10. An occupational taxonomic approach to assessing AI capabilities

David Dorsey
Human Resources Research Organization (HumRRO)
Scott Oppler
Human Resources Research Organization (HumRRO)

This chapter proposes a four-step approach for comparing capabilities of human and artificial intelligence (AI) based on comprehensive occupational taxonomies. To that end, it looks to identify an appropriate taxonomy of human capabilities to assess and to identify available human assessments. After considering assumptions about design, it proposes a four-step approach to evaluate the capabilities of AI and robotics with regard to the world of work.

“Work,” “skills,” “tasks,” etc. are often used in fundamentally diverse ways. Assessment developers typically start with a specific definition of work, usually via a job or practice analysis. This allows understanding of the essential underlying tasks (specific work behaviours) that comprise an occupation, job or position (Figure 10.1). Based on the tasks, one infers the underlying knowledge, skills, abilities and other key characteristics (KSAOs, or worker characteristics) needed to perform these tasks. These KSAOs then serve as the direct targets for assessment development.

Assessment results can only be “valid” to the extent that they support inferences or linkages back to performing actual job-relevant behaviours. Therefore, developers use a variety of validation techniques to gather and form data-based validity arguments. In this way, they complete the inference chain back to “work”.

To build a regular programme of assessments that track development of AI capabilities and compare them to the distribution of human capabilities, over time, two related problems need to be solved: identifying an appropriate taxonomy of human capabilities to assess; and identifying available human assessments. It will also be necessary to sample occupations and work descriptors (rather than assessing all of them) and sample assessments from a limited set of occupations (based on the availability of relevant assessments).

There are several assumptions and key design considerations.

Subject matter experts (SMEs) are needed to judge whether AI can successfully perform a given work activity and/or correctly answer a particular assessment item. Sets of SMEs could include a combination of computer scientists, industrial-organisational psychologists and incumbents in the occupations to evaluate the capabilities of AI systems with regard to these elements.

A major “levels of analysis” question is implicit in the methodology.
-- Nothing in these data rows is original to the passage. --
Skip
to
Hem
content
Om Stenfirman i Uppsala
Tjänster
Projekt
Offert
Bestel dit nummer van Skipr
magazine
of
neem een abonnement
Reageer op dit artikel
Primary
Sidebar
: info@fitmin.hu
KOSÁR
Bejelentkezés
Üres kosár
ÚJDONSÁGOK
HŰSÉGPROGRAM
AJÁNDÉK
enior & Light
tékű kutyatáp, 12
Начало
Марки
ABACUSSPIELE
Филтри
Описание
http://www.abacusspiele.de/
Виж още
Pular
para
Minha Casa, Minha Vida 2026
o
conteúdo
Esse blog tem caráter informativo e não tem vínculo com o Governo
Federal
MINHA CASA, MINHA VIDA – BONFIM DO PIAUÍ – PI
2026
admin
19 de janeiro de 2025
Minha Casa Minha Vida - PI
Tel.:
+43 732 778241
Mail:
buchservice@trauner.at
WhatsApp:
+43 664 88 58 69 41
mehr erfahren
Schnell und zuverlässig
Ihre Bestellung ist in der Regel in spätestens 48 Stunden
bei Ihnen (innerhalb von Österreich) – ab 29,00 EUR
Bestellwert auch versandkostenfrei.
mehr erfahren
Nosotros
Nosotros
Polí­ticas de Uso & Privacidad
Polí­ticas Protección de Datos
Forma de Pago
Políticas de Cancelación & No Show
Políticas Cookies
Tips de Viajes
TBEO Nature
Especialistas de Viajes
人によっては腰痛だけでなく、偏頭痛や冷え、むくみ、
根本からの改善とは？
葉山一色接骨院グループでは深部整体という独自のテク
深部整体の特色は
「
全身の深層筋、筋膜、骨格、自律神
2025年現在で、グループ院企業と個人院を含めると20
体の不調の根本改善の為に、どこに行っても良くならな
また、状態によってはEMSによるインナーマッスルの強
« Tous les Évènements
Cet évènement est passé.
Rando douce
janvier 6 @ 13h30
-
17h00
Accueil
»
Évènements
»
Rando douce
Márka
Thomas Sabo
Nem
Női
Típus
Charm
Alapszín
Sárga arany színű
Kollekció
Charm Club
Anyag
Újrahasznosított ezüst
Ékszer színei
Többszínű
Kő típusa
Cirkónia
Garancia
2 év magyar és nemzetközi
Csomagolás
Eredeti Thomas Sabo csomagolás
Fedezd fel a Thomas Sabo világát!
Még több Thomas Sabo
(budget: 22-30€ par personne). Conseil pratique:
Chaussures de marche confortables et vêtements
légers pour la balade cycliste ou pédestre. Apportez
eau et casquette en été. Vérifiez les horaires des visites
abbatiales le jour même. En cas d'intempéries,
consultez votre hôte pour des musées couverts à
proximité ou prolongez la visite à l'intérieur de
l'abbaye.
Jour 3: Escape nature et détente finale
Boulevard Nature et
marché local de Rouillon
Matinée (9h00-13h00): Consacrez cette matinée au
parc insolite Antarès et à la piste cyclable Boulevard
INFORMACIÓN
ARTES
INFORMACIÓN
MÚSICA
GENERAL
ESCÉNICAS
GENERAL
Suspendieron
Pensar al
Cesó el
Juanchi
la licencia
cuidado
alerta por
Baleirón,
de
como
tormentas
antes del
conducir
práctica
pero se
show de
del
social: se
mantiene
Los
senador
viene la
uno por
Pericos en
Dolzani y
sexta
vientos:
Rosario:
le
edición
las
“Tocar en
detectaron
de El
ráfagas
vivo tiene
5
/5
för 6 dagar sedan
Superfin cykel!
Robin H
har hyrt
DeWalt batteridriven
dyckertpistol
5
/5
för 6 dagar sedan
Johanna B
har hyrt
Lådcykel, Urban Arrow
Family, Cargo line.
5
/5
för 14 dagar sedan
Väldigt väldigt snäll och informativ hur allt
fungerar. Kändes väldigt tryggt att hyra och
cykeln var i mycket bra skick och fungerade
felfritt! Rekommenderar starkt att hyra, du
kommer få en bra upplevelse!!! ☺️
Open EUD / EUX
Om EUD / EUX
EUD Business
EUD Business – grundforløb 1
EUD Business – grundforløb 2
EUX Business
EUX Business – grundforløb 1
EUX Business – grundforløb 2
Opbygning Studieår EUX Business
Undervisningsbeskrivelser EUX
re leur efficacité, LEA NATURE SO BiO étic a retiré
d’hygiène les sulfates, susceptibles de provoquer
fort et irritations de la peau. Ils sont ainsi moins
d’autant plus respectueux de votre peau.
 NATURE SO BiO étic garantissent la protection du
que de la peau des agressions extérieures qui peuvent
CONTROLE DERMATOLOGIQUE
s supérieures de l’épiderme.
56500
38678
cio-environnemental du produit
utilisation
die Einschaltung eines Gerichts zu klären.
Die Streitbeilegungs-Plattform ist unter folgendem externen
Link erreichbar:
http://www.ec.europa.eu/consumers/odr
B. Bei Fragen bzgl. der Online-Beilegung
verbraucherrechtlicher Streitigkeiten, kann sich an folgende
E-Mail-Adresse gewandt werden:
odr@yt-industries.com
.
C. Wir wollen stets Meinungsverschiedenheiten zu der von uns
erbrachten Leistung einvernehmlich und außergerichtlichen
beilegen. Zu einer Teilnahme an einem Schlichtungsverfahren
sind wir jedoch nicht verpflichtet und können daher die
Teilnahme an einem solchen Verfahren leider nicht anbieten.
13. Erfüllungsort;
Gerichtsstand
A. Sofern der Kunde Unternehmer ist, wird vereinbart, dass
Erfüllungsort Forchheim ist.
Both human capabilities and AI technologies change in meaning and specificity as descriptions move from the abstract to the concrete. In the United States, for example, the Department of Labor’s Occupational Information Network (O*NET)1 is the official system for describing work at the national level. It describes the same type of work activity in general terms, somewhat more specific terms or very job-specific terms (Figure 10.2). Specific constructs implied in the activity can change at various levels of description.

This same level of analysis question also applies to other work- and worker-oriented descriptors such as skills, knowledge and even aspects such as personality. At possibly the most specific level of analysis are individual assessment items (such as those shown in Appendix A). These are used to assess competence for hiring, advancement, credentialing, etc. within occupations.

Within occupations, there are various career stages or career levels, often described as entry, journeyman, full performance and expert. Thus, the requirements of occupations change across career levels. The measurement of career levels and “career paths” is in and of itself a discrete area of practice and science [e.g. (Carter, Cook and Dorsey, 2011[1])].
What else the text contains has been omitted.